Task requirements => Could you return all of the records exactly, minus their images?

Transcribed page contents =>
_ _ _ _
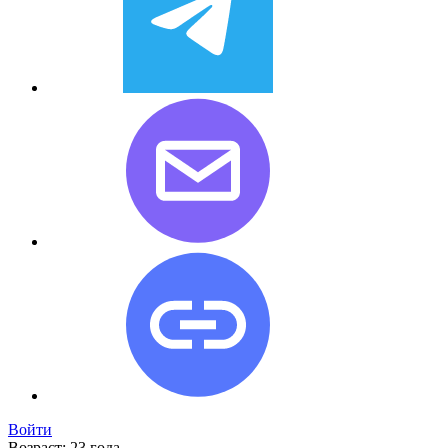
Войти
Возраст:
23 года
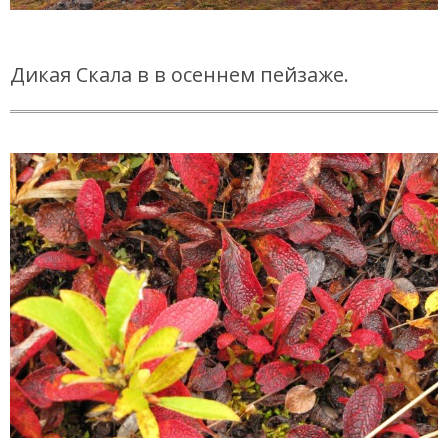
Дикая Скала в в осеннем пейзаже.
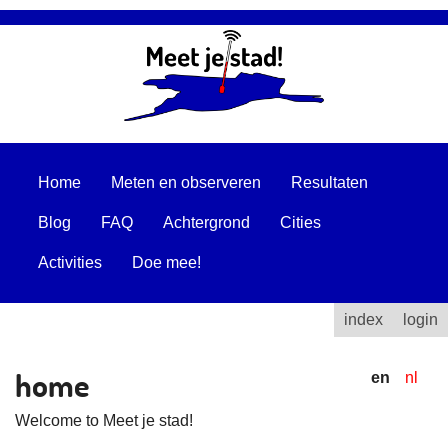
Home
Meten en observeren
Resultaten
Blog
FAQ
Achtergrond
Cities
Activities
Doe mee!
index
login
home
en
nl
Welcome to Meet je stad!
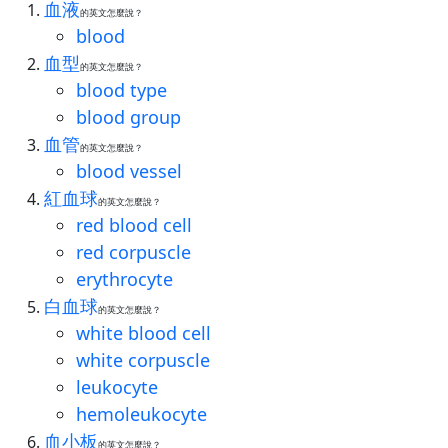
血液
的英文怎麼說？
blood
血型
的英文怎麼說？
blood type
blood group
血管
的英文怎麼說？
blood vessel
紅血球
的英文怎麼說？
red blood cell
red corpuscle
erythrocyte
白血球
的英文怎麼說？
white blood cell
white corpuscle
leukocyte
hemoleukocyte
血小板
的英文怎麼說？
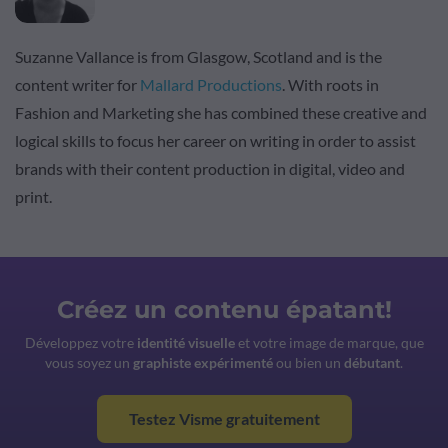
Suzanne Vallance is from Glasgow, Scotland and is the
content writer for
Mallard Productions
. With roots in
Fashion and Marketing she has combined these creative and
logical skills to focus her career on writing in order to assist
brands with their content production in digital, video and
print.
Créez un contenu épatant!
Développez votre
identité visuelle
et votre image de marque, que
vous soyez un
graphiste expérimenté
ou bien un
débutant
.
Testez Visme gratuitement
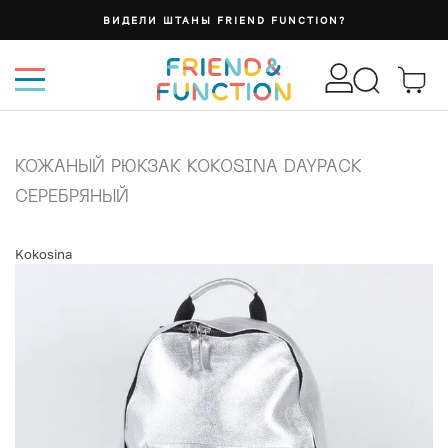
ВИДЕЛИ ШТАНЫ FRIEND FUNCTION?
КОЖАНЫЙ РЮКЗАК KOKOSINA DAYPACK
СЕРЕБРЯНЫЙ
Kokosina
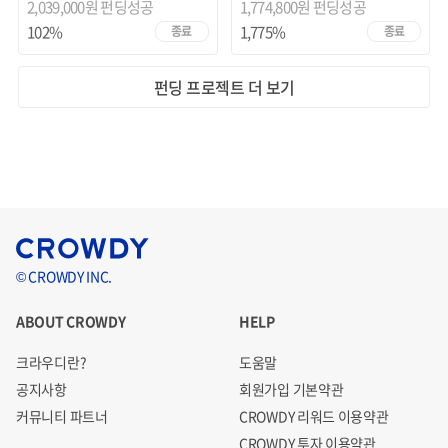
2,039,000원 펀딩성공
1,774,800원 펀딩성공
102%
1,775%
종료
종료
펀딩 프로젝트 더 보기
© CROWDY INC.
ABOUT CROWDY
HELP
크라우디란?
도움말
공지사항
회원가입 기본약관
커뮤니티 파트너
CROWDY 리워드 이용약관
CROWDY 투자 이용약관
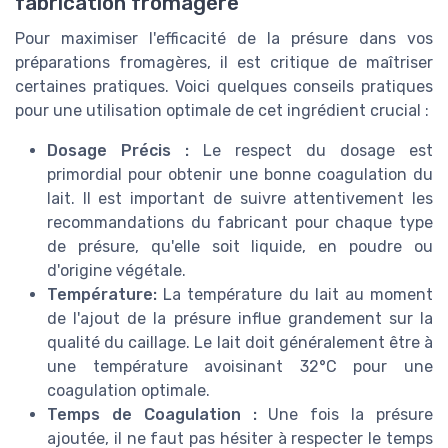
fabrication fromagère
Pour maximiser l'efficacité de la présure dans vos
préparations fromagères, il est critique de maîtriser
certaines pratiques. Voici quelques conseils pratiques
pour une utilisation optimale de cet ingrédient crucial :
Dosage Précis :
Le respect du dosage est
primordial pour obtenir une bonne coagulation du
lait. Il est important de suivre attentivement les
recommandations du fabricant pour chaque type
de présure, qu'elle soit liquide, en poudre ou
d'origine végétale.
Température:
La température du lait au moment
de l'ajout de la présure influe grandement sur la
qualité du caillage. Le lait doit généralement être à
une température avoisinant 32°C pour une
coagulation optimale.
Temps de Coagulation :
Une fois la présure
ajoutée, il ne faut pas hésiter à respecter le temps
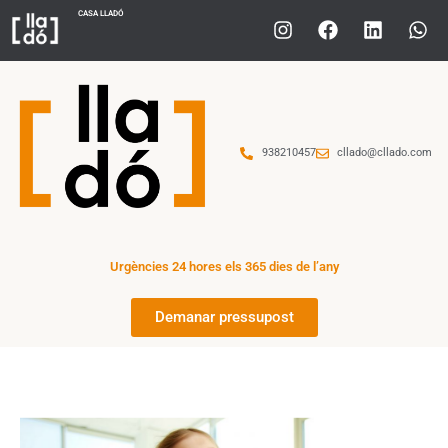
CASA LLADÓ
938210457
cllado@cllado.com
Urgències 24 hores els 365 dies de l’any
Demanar pressupost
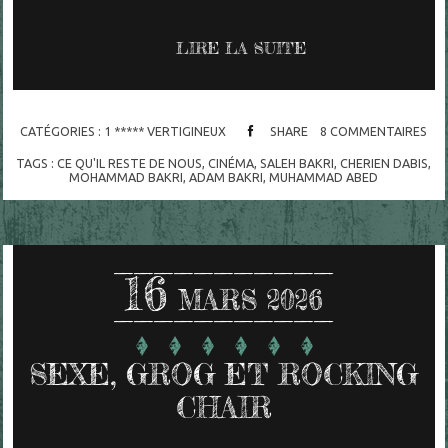
LIRE LA SUITE
CATÉGORIES :
1 ***** VERTIGINEUX
SHARE
8
COMMENTAIRES
TAGS :
CE QU'IL RESTE DE NOUS
,
CINÉMA
,
SALEH BAKRI
,
CHERIEN DABIS
,
MOHAMMAD BAKRI
,
ADAM BAKRI
,
MUHAMMAD ABED
16
MARS 2026
SEXE, GROG ET ROCKING
CHAIR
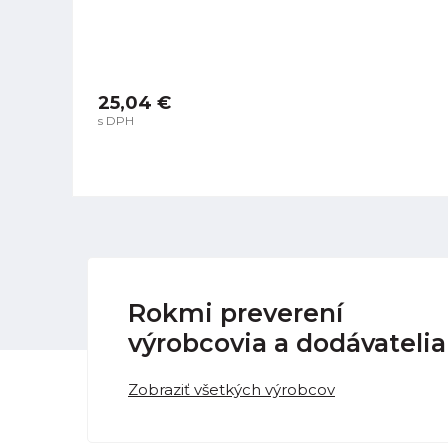
25,04 €
s DPH
Rokmi preverení
výrobcovia a dodávatelia
Zobraziť všetkých výrobcov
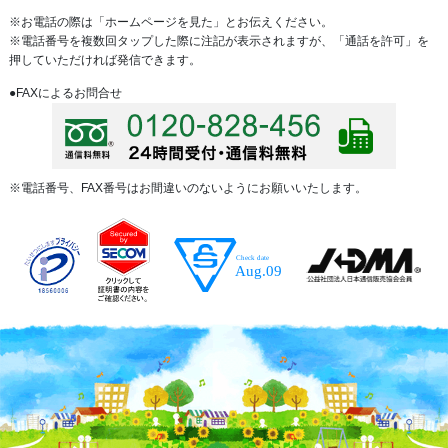
※お電話の際は「ホームページを見た」とお伝えください。
※電話番号を複数回タップした際に注記が表示されますが、「通話を許可」を
押していただければ発信できます。
●FAXによるお問合せ
※電話番号、FAX番号はお間違いのないようにお願いいたします。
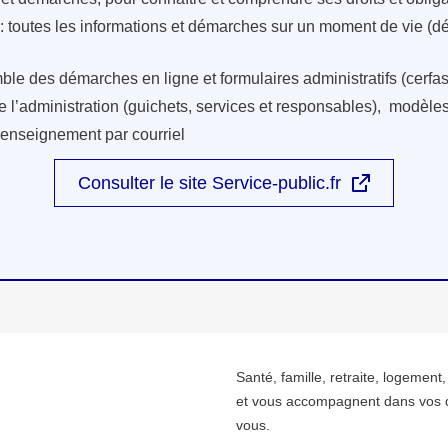
: toutes les informations et démarches sur un moment de vie (d
ble des démarches en ligne et formulaires administratifs (cerfas
e l’administration (guichets, services et responsables), modèles 
renseignement par courriel
Consulter le site Service-public.fr
Santé, famille, retraite, logement
et vous accompagnent dans vos 
vous.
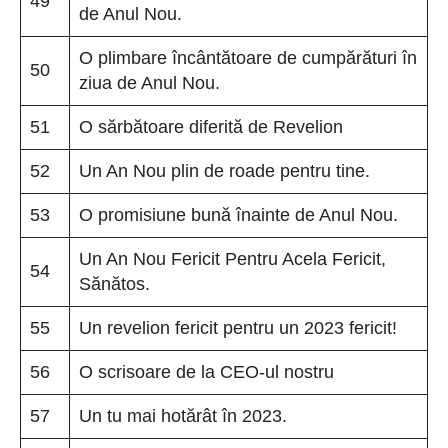
49
de Anul Nou.
O plimbare încântătoare de cumpărături în
50
ziua de Anul Nou.
51
O sărbătoare diferită de Revelion
52
Un An Nou plin de roade pentru tine.
53
O promisiune bună înainte de Anul Nou.
Un An Nou Fericit Pentru Acela Fericit,
54
Sănătos.
55
Un revelion fericit pentru un 2023 fericit!
56
O scrisoare de la CEO-ul nostru
57
Un tu mai hotărât în 2023.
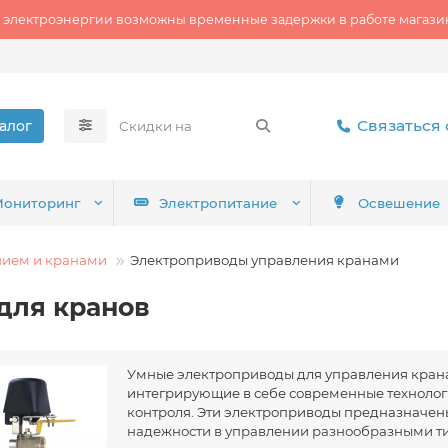
 электроэнергии возможны временные задержки в работе магазин
Связаться 
алог
ониторинг
Электропитание
Освешение
нием и кранами
Электроприводы управления кранами
для кранов
Умные электроприводы для управления крана
интегрирующие в себе современные технолог
контроля. Эти электроприводы предназначен
надежности в управлении разнообразными ти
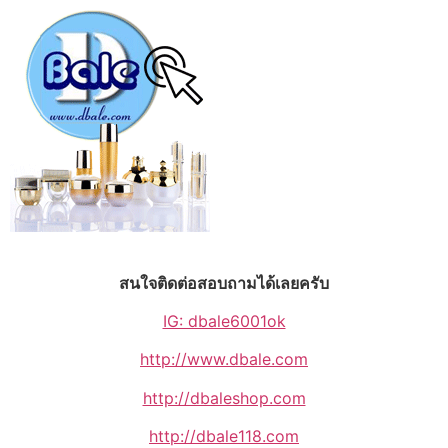
สนใจติดต่อสอบถามได้เลยครับ
IG: dbale6001ok
http://www.dbale.com
http://dbaleshop.com
http://dbale118.com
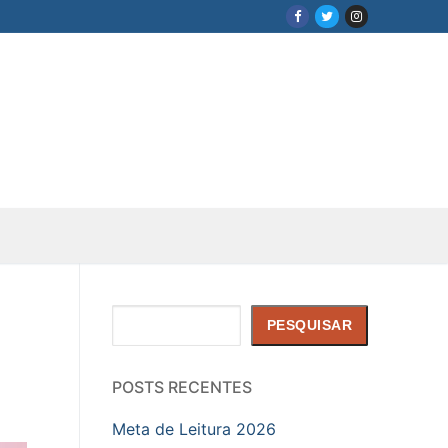
Pesquisar
PESQUISAR
POSTS RECENTES
Meta de Leitura 2026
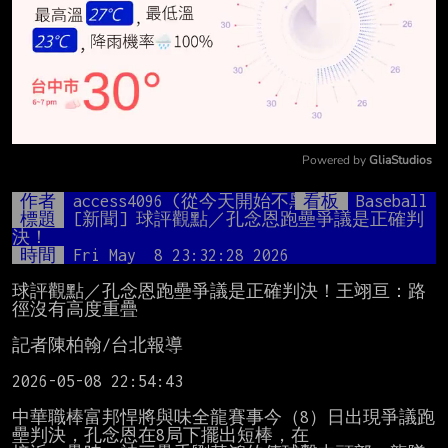
Powered by 
GliaStudios
Mute
作者
access4096 (從今天開始不黑富邦)
看板
Baseball
標題
[新聞] 球評觀點／孔念恩跑壘爭議是正確判
決！
時間
Fri May  8 23:32:28 2026
球評觀點／孔念恩跑壘爭議是正確判決！王翊亘：路
徑沒有高度重疊

記者陳柏翰/台北報導

2026-05-08 22:54:43

中華職棒富邦悍將與味全龍賽事今（8）日出現爭議跑
壘判決，孔念恩在8局下擺出短棒，在
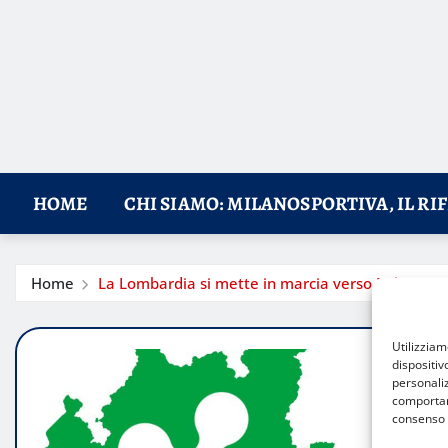
HOME
CHI SIAMO: MILANOSPORTIVA, IL RI
Home
La Lombardia si mette in marcia verso Milano-Corti
Utilizzia
dispositiv
personaliz
comportame
consenso 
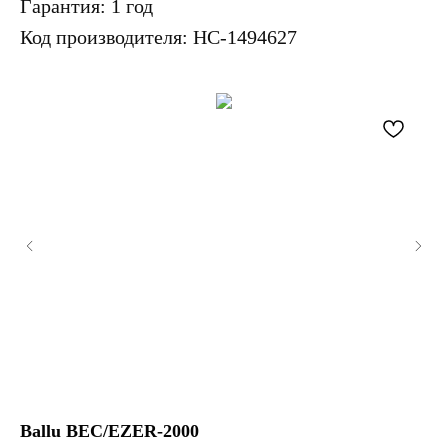
Гарантия: 1 год
Код производителя: НС-1494627
Ballu BEC/EZER-2000
Zi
_ _ _ _
Your response =>
Войти
Возраст:
23 года
Дикая Скала в в осеннем пейзаже.
Home
Meten en observeren
Resultaten
Blog
FAQ
Achtergrond
Cities
Activities
Doe mee!
index
login
home
en
nl
Welcome to Meet je stad!
血液
的英文怎麼說？
blood
血型
的英文怎麼說？
blood type
blood group
血管
的英文怎麼說？
blood vessel
紅血球
的英文怎麼說？
red blood cell
red corpuscle
erythrocyte
白血球
的英文怎麼說？
white blood cell
white corpuscle
leukocyte
hemoleukocyte
血小板
的英文怎麼說？
Suzanne Vallance is from Glasgow, Scotland and is the
content writer for
Mallard Productions
. With roots in
Fashion and Marketing she has combined these creative and
logical skills to focus her career on writing in order to assist
brands with their content production in digital, video and
print.
Créez un contenu épatant!
Développez votre
identité visuelle
et votre image de marque, que
vous soyez un
graphiste expérimenté
ou bien un
débutant
.
Testez Visme gratuitement
ВИДЕЛИ ШТАНЫ FRIEND FUNCTION?
КОЖАНЫЙ РЮКЗАК KOKOSINA DAYPACK
СЕРЕБРЯНЫЙ
Kokosina
2,039,000원 펀딩성공
1,774,800원 펀딩성공
102%
1,775%
종료
종료
펀딩 프로젝트 더 보기
© CROWDY INC.
ABOUT CROWDY
HELP
크라우디란?
도움말
공지사항
회원가입 기본약관
커뮤니티 파트너
CROWDY 리워드 이용약관
CROWDY 투자 이용약관
fabrication fromagère
Pour maximiser l'efficacité de la présure dans vos
préparations fromagères, il est critique de maîtriser
certaines pratiques. Voici quelques conseils pratiques
pour une utilisation optimale de cet ingrédient crucial :
Dosage Précis :
Le respect du dosage est
primordial pour obtenir une bonne coagulation du
lait. Il est important de suivre attentivement les
recommandations du fabricant pour chaque type
de présure, qu'elle soit liquide, en poudre ou
d'origine végétale.
Température:
La température du lait au moment
de l'ajout de la présure influe grandement sur la
qualité du caillage. Le lait doit généralement être à
une température avoisinant 32°C pour une
coagulation optimale.
Temps de Coagulation :
Une fois la présure
ajoutée, il ne faut pas hésiter à respecter le temps
CASA LLADÓ
938210457
cllado@cllado.com
Urgències 24 hores els 365 dies de l’any
Demanar pressupost
LIRE LA SUITE
CATÉGORIES :
1 ***** VERTIGINEUX
SHARE
8
COMMENTAIRES
TAGS :
CE QU'IL RESTE DE NOUS
,
CINÉMA
,
SALEH BAKRI
,
CHERIEN DABIS
,
MOHAMMAD BAKRI
,
ADAM BAKRI
,
MUHAMMAD ABED
16
MARS 2026
SEXE, GROG ET ROCKING
CHAIR
25,04 €
s DPH
Rokmi preverení
výrobcovia a dodávatelia
Zobraziť všetkých výrobcov
※お電話の際は「ホームページを見た」とお伝えください。
※電話番号を複数回タップした際に注記が表示されますが、「通話を許可」を
押していただければ発信できます。
●FAXによるお問合せ
※電話番号、FAX番号はお間違いのないようにお願いいたします。
: toutes les informations et démarches sur un moment de vie (d
ble des démarches en ligne et formulaires administratifs (cerfas
e l’administration (guichets, services et responsables), modèles 
renseignement par courriel
Consulter le site Service-public.fr
Santé, famille, retraite, logement
et vous accompagnent dans vos 
vous.
49
de Anul Nou.
O plimbare încântătoare de cumpărături în
50
ziua de Anul Nou.
51
O sărbătoare diferită de Revelion
52
Un An Nou plin de roade pentru tine.
53
O promisiune bună înainte de Anul Nou.
Un An Nou Fericit Pentru Acela Fericit,
54
Sănătos.
55
Un revelion fericit pentru un 2023 fericit!
56
O scrisoare de la CEO-ul nostru
57
Un tu mai hotărât în 2023.
 электроэнергии возможны временные задержки в работе магазин
Связаться 
алог
ониторинг
Электропитание
Освешение
нием и кранами
Электроприводы управления кранами
для кранов
Умные электроприводы для управления крана
интегрирующие в себе современные технолог
контроля. Эти электроприводы предназначен
надежности в управлении разнообразными ти
สนใจติดต่อสอบถามได้เลยครับ
IG: dbale6001ok
http://www.dbale.com
http://dbaleshop.com
http://dbale118.com
Pesquisar
PESQUISAR
POSTS RECENTES
Meta de Leitura 2026
Powered by 
GliaStudios
Mute
作者
access4096 (從今天開始不黑富邦)
看板
Baseball
標題
[新聞] 球評觀點／孔念恩跑壘爭議是正確判
決！
時間
Fri May  8 23:32:28 2026
球評觀點／孔念恩跑壘爭議是正確判決！王翊亘：路
徑沒有高度重疊

記者陳柏翰/台北報導

2026-05-08 22:54:43

中華職棒富邦悍將與味全龍賽事今（8）日出現爭議跑
壘判決，孔念恩在8局下擺出短棒，在
HOME
CHI SIAMO: MILANOSPORTIVA, IL RI
Home
La Lombardia si mette in marcia verso Milano-Corti
Utilizzia
dispositiv
personaliz
comportame
consenso 
Гарантия: 1 год
Код производителя: НС-1494627
Ballu BEC/EZER-2000
Zi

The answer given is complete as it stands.